Raw data:
┌──
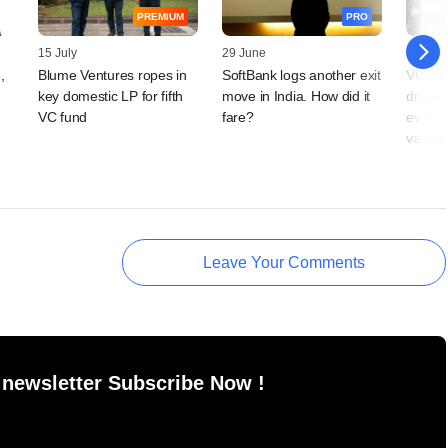
PREMIUM
PRO
15 July
29 June
29 Jun
,
Blume Ventures ropes in
SoftBank logs another exit
VC-bac
key domestic LP for fifth
move in India. How did it
drops 
VC fund
fare?
even a
valuat
Leave Your Comments
 newsletter Subscribe Now !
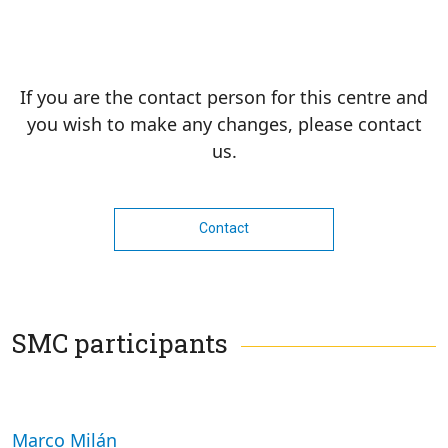
If you are the contact person for this centre and
you wish to make any changes, please contact
us.
Contact
SMC participants
Marco Milán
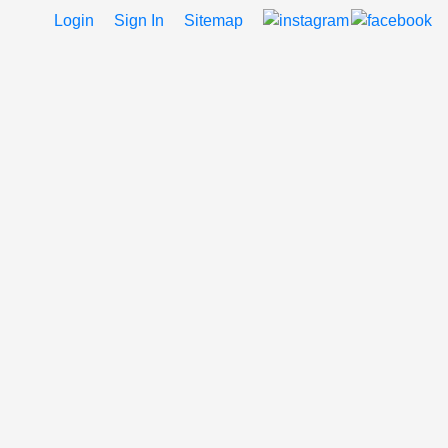
Login
Sign In
Sitemap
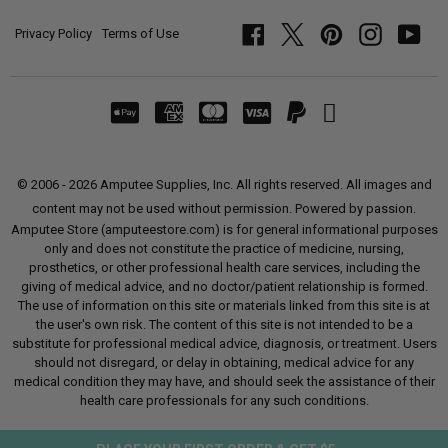
Privacy Policy
Terms of Use
Facebook
Twitter
Pinterest
Instagram
YouT
© 2006 - 2026 Amputee Supplies, Inc. All rights reserved. All images and
content may not be used without permission. Powered by passion.
Amputee Store (amputeestore.com) is for general informational purposes
only and does not constitute the practice of medicine, nursing,
prosthetics, or other professional health care services, including the
giving of medical advice, and no doctor/patient relationship is formed.
The use of information on this site or materials linked from this site is at
the user's own risk. The content of this site is not intended to be a
substitute for professional medical advice, diagnosis, or treatment. Users
should not disregard, or delay in obtaining, medical advice for any
medical condition they may have, and should seek the assistance of their
health care professionals for any such conditions.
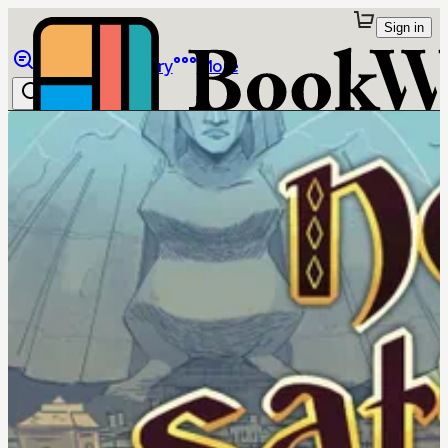
Sign in
Browse
Library
More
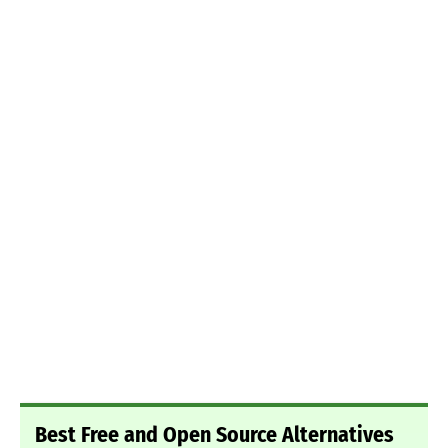
Best Free and Open Source Alternatives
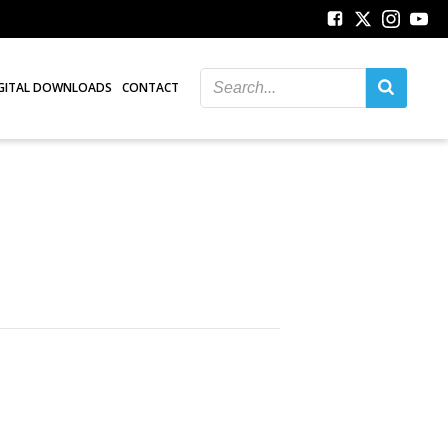
GITAL DOWNLOADS
CONTACT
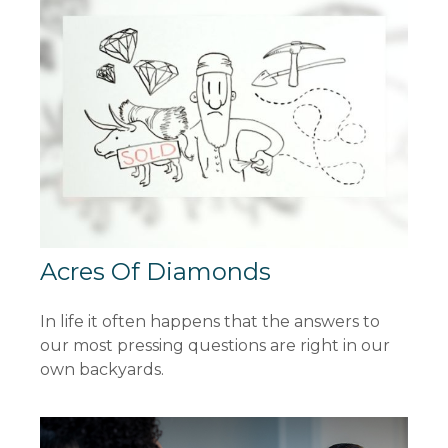
Acres Of Diamonds
In life it often happens that the answers to
our most pressing questions are right in our
own backyards.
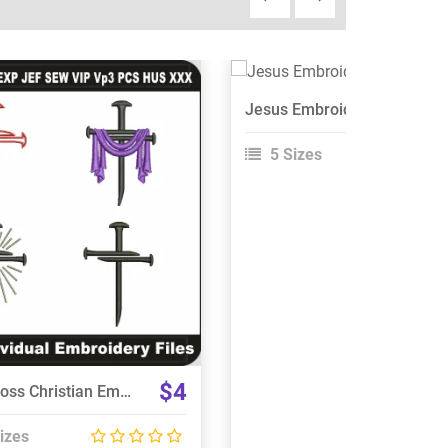
View Details
Jesus Embroidery Design
Choose Size
5 Sizes
View Details
Choose Size
$4
Nail Cross Christian Embroidery Designs Bundle
izes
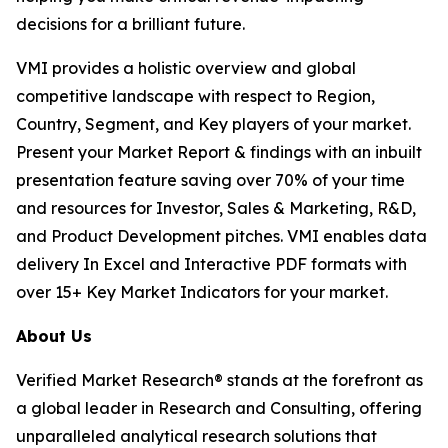
decisions for a brilliant future.
VMI provides a holistic overview and global
competitive landscape with respect to Region,
Country, Segment, and Key players of your market.
Present your Market Report & findings with an inbuilt
presentation feature saving over 70% of your time
and resources for Investor, Sales & Marketing, R&D,
and Product Development pitches. VMI enables data
delivery In Excel and Interactive PDF formats with
over 15+ Key Market Indicators for your market.
About Us
Verified Market Research® stands at the forefront as
a global leader in Research and Consulting, offering
unparalleled analytical research solutions that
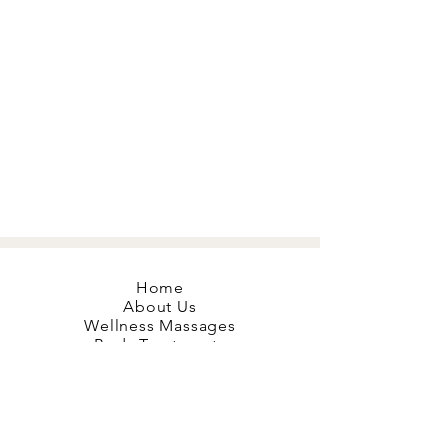
Home
About Us
Wellness Massages
Body Treatments
Mobile Massage
Red Light Therapy
Hyperbaric O2
Book your Bliss
Gift Cards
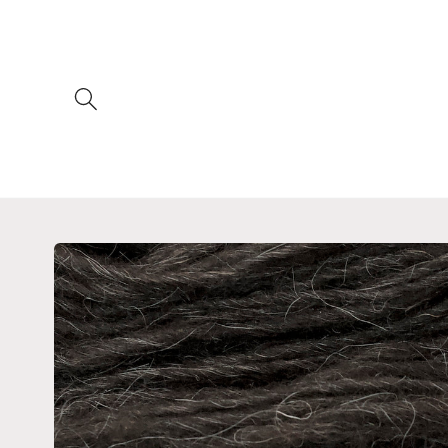
Skip to
content
Skip to
product
information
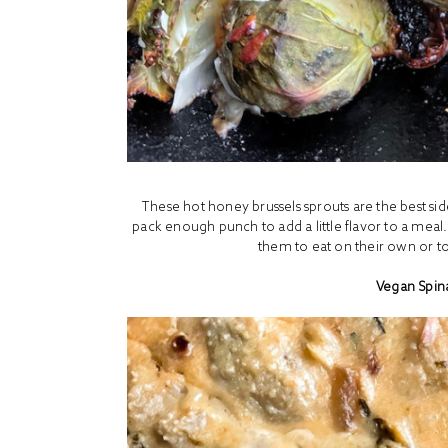
These hot honey brussels sprouts are the best si
pack enough punch to add a little flavor to a meal
them to eat on their own or to 
Vegan Spin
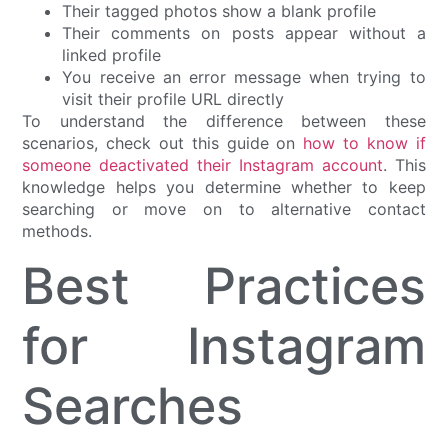
Their tagged photos show a blank profile
Their comments on posts appear without a
linked profile
You receive an error message when trying to
visit their profile URL directly
To understand the difference between these
scenarios, check out this guide on
how to know if
someone deactivated their Instagram account
. This
knowledge helps you determine whether to keep
searching or move on to alternative contact
methods.
Best Practices
for Instagram
Searches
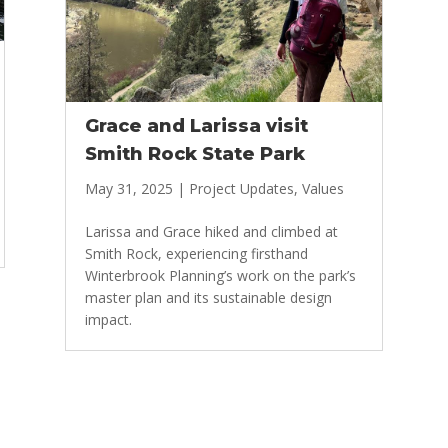
Grace and Larissa visit
Smith Rock State Park
May 31, 2025
|
Project Updates
,
Values
Larissa and Grace hiked and climbed at
Smith Rock, experiencing firsthand
Winterbrook Planning’s work on the park’s
master plan and its sustainable design
impact.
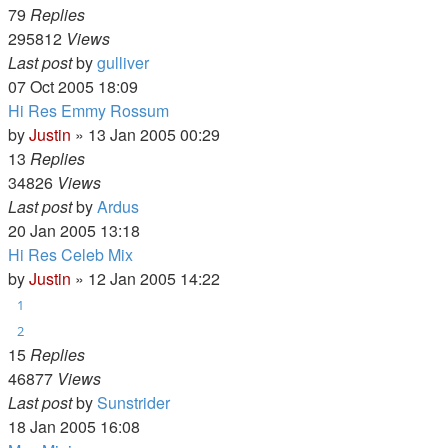
79
Replies
295812
Views
Last post
by
gulliver
07 Oct 2005 18:09
Hi Res Emmy Rossum
by
Justin
»
13 Jan 2005 00:29
13
Replies
34826
Views
Last post
by
Ardus
20 Jan 2005 13:18
Hi Res Celeb Mix
by
Justin
»
12 Jan 2005 14:22
1
2
15
Replies
46877
Views
Last post
by
Sunstrider
18 Jan 2005 16:08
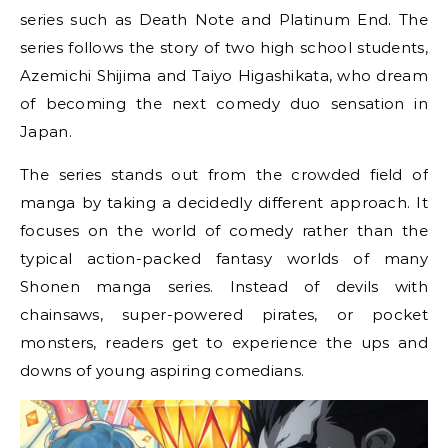
series such as Death Note and Platinum End. The
series follows the story of two high school students,
Azemichi Shijima and Taiyo Higashikata, who dream
of becoming the next comedy duo sensation in
Japan.
The series stands out from the crowded field of
manga by taking a decidedly different approach. It
focuses on the world of comedy rather than the
typical action-packed fantasy worlds of many
Shonen manga series. Instead of devils with
chainsaws, super-powered pirates, or pocket
monsters, readers get to experience the ups and
downs of young aspiring comedians.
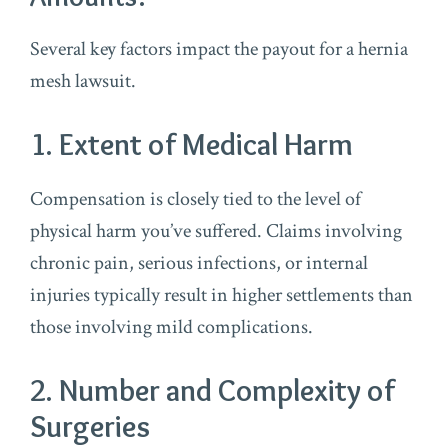
Several key factors impact the payout for a hernia
mesh lawsuit.
1. Extent of Medical Harm
Compensation is closely tied to the level of
physical harm you’ve suffered. Claims involving
chronic pain, serious infections, or internal
injuries typically result in higher settlements than
those involving mild complications.
2. Number and Complexity of
Surgeries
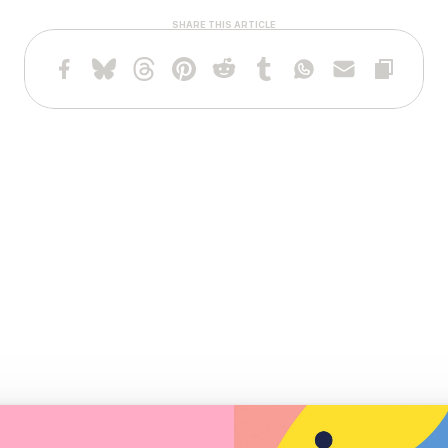
SHARE THIS ARTICLE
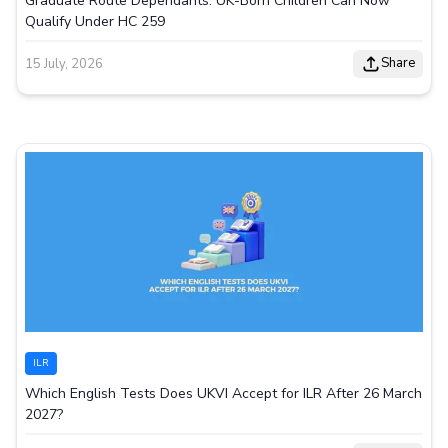
Graduate Route Dependants: UK-Born Children Can Now
Qualify Under HC 259
Share
15 July, 2026
ILR
Which English Tests Does UKVI Accept for ILR After 26 March
2027?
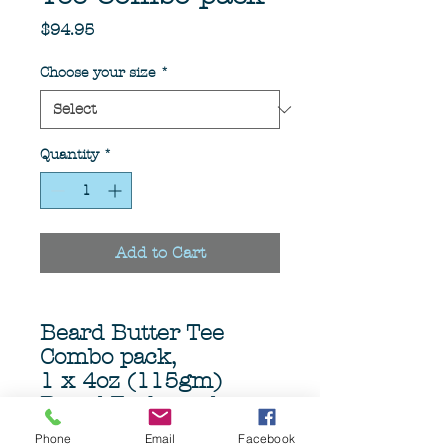
Price
$94.95
Choose your size
*
Quantity
*
Add to Cart
Beard Butter Tee
Combo pack,
1 x 4oz (115gm)
Beard Teakwood
beard butter
Phone
Email
Facebook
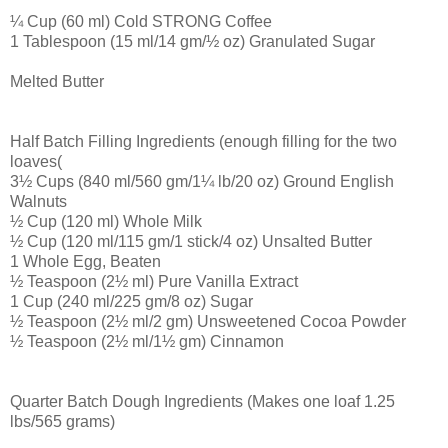
¼ Cup (60 ml) Cold STRONG Coffee
1 Tablespoon (15 ml/14 gm/½ oz) Granulated Sugar
Melted Butter
Half Batch Filling Ingredients (enough filling for the two
loaves(
3½ Cups (840 ml/560 gm/1¼ lb/20 oz) Ground English
Walnuts
½ Cup (120 ml) Whole Milk
½ Cup (120 ml/115 gm/1 stick/4 oz) Unsalted Butter
1 Whole Egg, Beaten
½ Teaspoon (2½ ml) Pure Vanilla Extract
1 Cup (240 ml/225 gm/8 oz) Sugar
½ Teaspoon (2½ ml/2 gm) Unsweetened Cocoa Powder
½ Teaspoon (2½ ml/1½ gm) Cinnamon
Quarter Batch Dough Ingredients (Makes one loaf 1.25
lbs/565 grams)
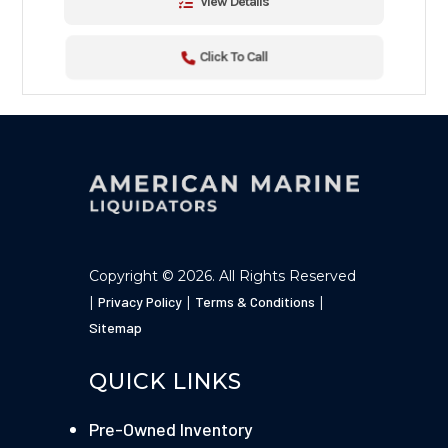
View Details
Click To Call
Copyright © 2026. All Rights Reserved
|
Privacy Policy
|
Terms & Conditions
|
Sitemap
QUICK LINKS
Pre-Owned Inventory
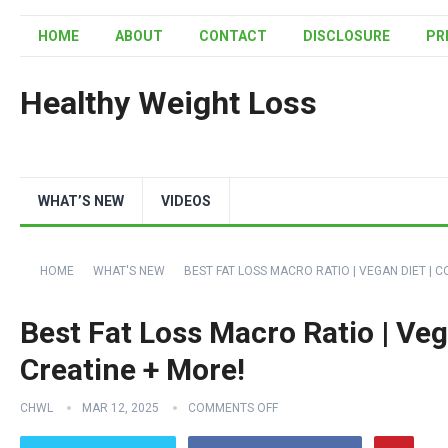
HOME
ABOUT
CONTACT
DISCLOSURE
PR
Healthy Weight Loss
WHAT’S NEW
VIDEOS
HOME
WHAT'S NEW
BEST FAT LOSS MACRO RATIO | VEGAN DIET | 
Best Fat Loss Macro Ratio | Veg
Creatine + More!
CHWL
MAR 12, 2025
COMMENTS OFF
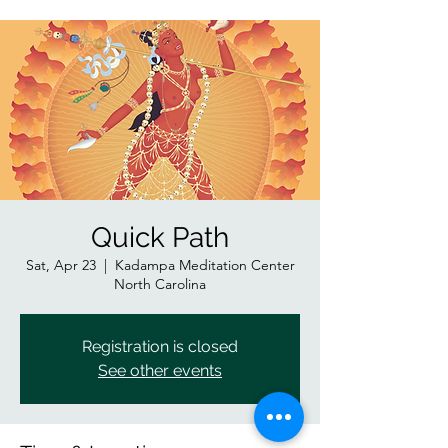
Quick Path
Sat, Apr 23
  |  
Kadampa Meditation Center
North Carolina
Registration is closed
See other events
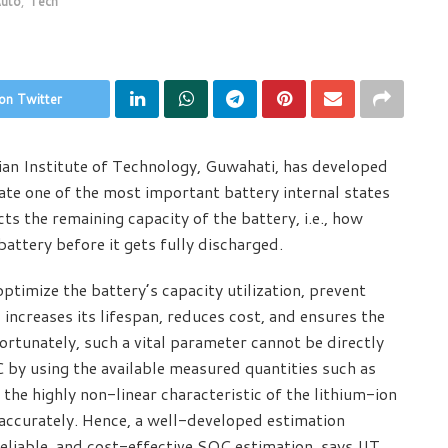
uto
,
Tech
on Twitter
ian Institute of Technology, Guwahati, has developed
ate one of the most important battery internal states
s the remaining capacity of the battery, i.e., how
ttery before it gets fully discharged.
timize the battery’s capacity utilization, prevent
increases its lifespan, reduces cost, and ensures the
ortunately, such a vital parameter cannot be directly
by using the available measured quantities such as
the highly non-linear characteristic of the lithium-ion
 accurately. Hence, a well-developed estimation
reliable, and cost-effective SOC estimation, says IIT,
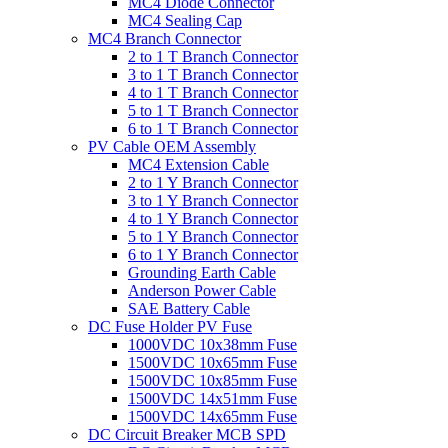
MC4 Diode Connector
MC4 Sealing Cap
MC4 Branch Connector
2 to 1 T Branch Connector
3 to 1 T Branch Connector
4 to 1 T Branch Connector
5 to 1 T Branch Connector
6 to 1 T Branch Connector
PV Cable OEM Assembly
MC4 Extension Cable
2 to 1 Y Branch Connector
3 to 1 Y Branch Connector
4 to 1 Y Branch Connector
5 to 1 Y Branch Connector
6 to 1 Y Branch Connector
Grounding Earth Cable
Anderson Power Cable
SAE Battery Cable
DC Fuse Holder PV Fuse
1000VDC 10x38mm Fuse
1500VDC 10x65mm Fuse
1500VDC 10x85mm Fuse
1500VDC 14x51mm Fuse
1500VDC 14x65mm Fuse
DC Circuit Breaker MCB SPD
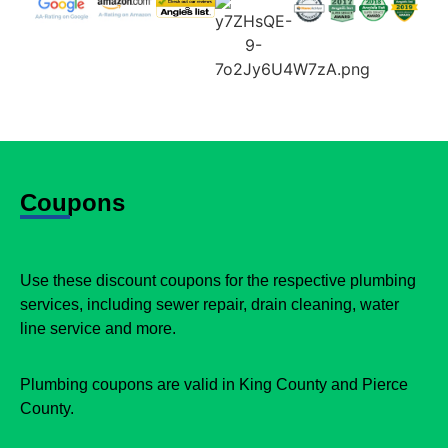
Coupons
Use these discount coupons for the respective plumbing
services, including sewer repair, drain cleaning, water
line service and more.
Plumbing coupons are valid in King County and Pierce
County.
└──
Before you return the listing exactly, strip out its pictures.

Task output:
PREMIUM
PRO
15 July
29 June
29 Jun
,
Blume Ventures ropes in
SoftBank logs another exit
VC-bac
key domestic LP for fifth
move in India. How did it
drops 
VC fund
fare?
even a
valuat
Leave Your Comments
 newsletter Subscribe Now !
If you are the contact person for this centre and
you wish to make any changes, please contact
us.
Contact
SMC participants
Marco Milán
Login
Sign In
Sitemap
Privacy Policy
Terms of Use
Facebook
Twitter
Pinterest
Instagram
YouT
© 2006 - 2026 Amputee Supplies, Inc. All rights reserved. All images and
content may not be used without permission. Powered by passion.
Amputee Store (amputeestore.com) is for general informational purposes
only and does not constitute the practice of medicine, nursing,
prosthetics, or other professional health care services, including the
giving of medical advice, and no doctor/patient relationship is formed.
The use of information on this site or materials linked from this site is at
the user's own risk. The content of this site is not intended to be a
substitute for professional medical advice, diagnosis, or treatment. Users
should not disregard, or delay in obtaining, medical advice for any
medical condition they may have, and should seek the assistance of their
health care professionals for any such conditions.
Sign in
Browse
Library
More
Best Free and Open Source Alternatives
GITAL DOWNLOADS
CONTACT
Acres Of Diamonds
In life it often happens that the answers to
our most pressing questions are right in our
own backyards.
View Details
Jesus Embroidery Design
Choose Size
5 Sizes
View Details
Choose Size
$4
Nail Cross Christian Embroidery Designs Bundle
izes
decisions for a brilliant future.
VMI provides a holistic overview and global
competitive landscape with respect to Region,
Country, Segment, and Key players of your market.
Present your Market Report & findings with an inbuilt
presentation feature saving over 70% of your time
and resources for Investor, Sales & Marketing, R&D,
and Product Development pitches. VMI enables data
delivery In Excel and Interactive PDF formats with
over 15+ Key Market Indicators for your market.
About Us
Verified Market Research® stands at the forefront as
a global leader in Research and Consulting, offering
unparalleled analytical research solutions that
Home
About Us
Wellness Massages
Body Treatments
Mobile Massage
Red Light Therapy
Hyperbaric O2
Book your Bliss
Gift Cards
Skip to
content
Skip to
product
information
These hot honey brussels sprouts are the best si
pack enough punch to add a little flavor to a meal
them to eat on their own or to 
Vegan Spin
Their tagged photos show a blank profile
Their comments on posts appear without a
linked profile
You receive an error message when trying to
visit their profile URL directly
To understand the difference between these
scenarios, check out this guide on
how to know if
someone deactivated their Instagram account
. This
knowledge helps you determine whether to keep
searching or move on to alternative contact
methods.
Best Practices
for Instagram
Searches
Grace and Larissa visit
Smith Rock State Park
May 31, 2025
|
Project Updates
,
Values
Larissa and Grace hiked and climbed at
Smith Rock, experiencing firsthand
Winterbrook Planning’s work on the park’s
master plan and its sustainable design
impact.
79
Replies
295812
Views
Last post
by
gulliver
07 Oct 2005 18:09
Hi Res Emmy Rossum
by
Justin
»
13 Jan 2005 00:29
13
Replies
34826
Views
Last post
by
Ardus
20 Jan 2005 13:18
Hi Res Celeb Mix
by
Justin
»
12 Jan 2005 14:22
1
2
15
Replies
46877
Views
Last post
by
Sunstrider
18 Jan 2005 16:08
series such as Death Note and Platinum End. The
series follows the story of two high school students,
Azemichi Shijima and Taiyo Higashikata, who dream
of becoming the next comedy duo sensation in
Japan.
The series stands out from the crowded field of
manga by taking a decidedly different approach. It
focuses on the world of comedy rather than the
typical action-packed fantasy worlds of many
Shonen manga series. Instead of devils with
chainsaws, super-powered pirates, or pocket
monsters, readers get to experience the ups and
downs of young aspiring comedians.
Several key factors impact the payout for a hernia
mesh lawsuit.
1. Extent of Medical Harm
Compensation is closely tied to the level of
physical harm you’ve suffered. Claims involving
chronic pain, serious infections, or internal
injuries typically result in higher settlements than
those involving mild complications.
2. Number and Complexity of
Surgeries
SHARE THIS ARTICLE
Graduate Route Dependants: UK-Born Children Can Now
Qualify Under HC 259
Share
15 July, 2026
ILR
Which English Tests Does UKVI Accept for ILR After 26 March
2027?
Price
$94.95
Choose your size
*
Quantity
*
Add to Cart
Beard Butter Tee
Combo pack,
1 x 4oz (115gm)
Beard Teakwood
beard butter
Phone
Email
Facebook
¼ Cup (60 ml) Cold STRONG Coffee
1 Tablespoon (15 ml/14 gm/½ oz) Granulated Sugar
Melted Butter
Half Batch Filling Ingredients (enough filling for the two
loaves(
3½ Cups (840 ml/560 gm/1¼ lb/20 oz) Ground English
Walnuts
½ Cup (120 ml) Whole Milk
½ Cup (120 ml/115 gm/1 stick/4 oz) Unsalted Butter
1 Whole Egg, Beaten
½ Teaspoon (2½ ml) Pure Vanilla Extract
1 Cup (240 ml/225 gm/8 oz) Sugar
½ Teaspoon (2½ ml/2 gm) Unsweetened Cocoa Powder
½ Teaspoon (2½ ml/1½ gm) Cinnamon
Quarter Batch Dough Ingredients (Makes one loaf 1.25
lbs/565 grams)
View Details
Click To Call
Copyright © 2026. All Rights Reserved
|
Privacy Policy
|
Terms & Conditions
|
Sitemap
QUICK LINKS
Pre-Owned Inventory
HOME
ABOUT
CONTACT
DISCLOSURE
PR
Healthy Weight Loss
WHAT’S NEW
VIDEOS
HOME
WHAT'S NEW
BEST FAT LOSS MACRO RATIO | VEGAN DIET | 
Best Fat Loss Macro Ratio | Veg
Creatine + More!
CHWL
MAR 12, 2025
COMMENTS OFF
Quick Path
Sat, Apr 23
  |  
Kadampa Meditation Center
North Carolina
Registration is closed
See other events
uto
,
Tech
on Twitter
ian Institute of Technology, Guwahati, has developed
ate one of the most important battery internal states
s the remaining capacity of the battery, i.e., how
ttery before it gets fully discharged.
timize the battery’s capacity utilization, prevent
increases its lifespan, reduces cost, and ensures the
ortunately, such a vital parameter cannot be directly
by using the available measured quantities such as
the highly non-linear characteristic of the lithium-ion
 accurately. Hence, a well-developed estimation
reliable, and cost-effective SOC estimation, says IIT,
MC4 Diode Connector
MC4 Sealing Cap
MC4 Branch Connector
2 to 1 T Branch Connector
3 to 1 T Branch Connector
4 to 1 T Branch Connector
5 to 1 T Branch Connector
6 to 1 T Branch Connector
PV Cable OEM Assembly
MC4 Extension Cable
2 to 1 Y Branch Connector
3 to 1 Y Branch Connector
4 to 1 Y Branch Connector
5 to 1 Y Branch Connector
6 to 1 Y Branch Connector
Grounding Earth Cable
Anderson Power Cable
SAE Battery Cable
DC Fuse Holder PV Fuse
1000VDC 10x38mm Fuse
1500VDC 10x65mm Fuse
1500VDC 10x85mm Fuse
1500VDC 14x51mm Fuse
1500VDC 14x65mm Fuse
DC Circuit Breaker MCB SPD
Coupons
Use these discount coupons for the respective plumbing
services, including sewer repair, drain cleaning, water
line service and more.
Plumbing coupons are valid in King County and Pierce
County.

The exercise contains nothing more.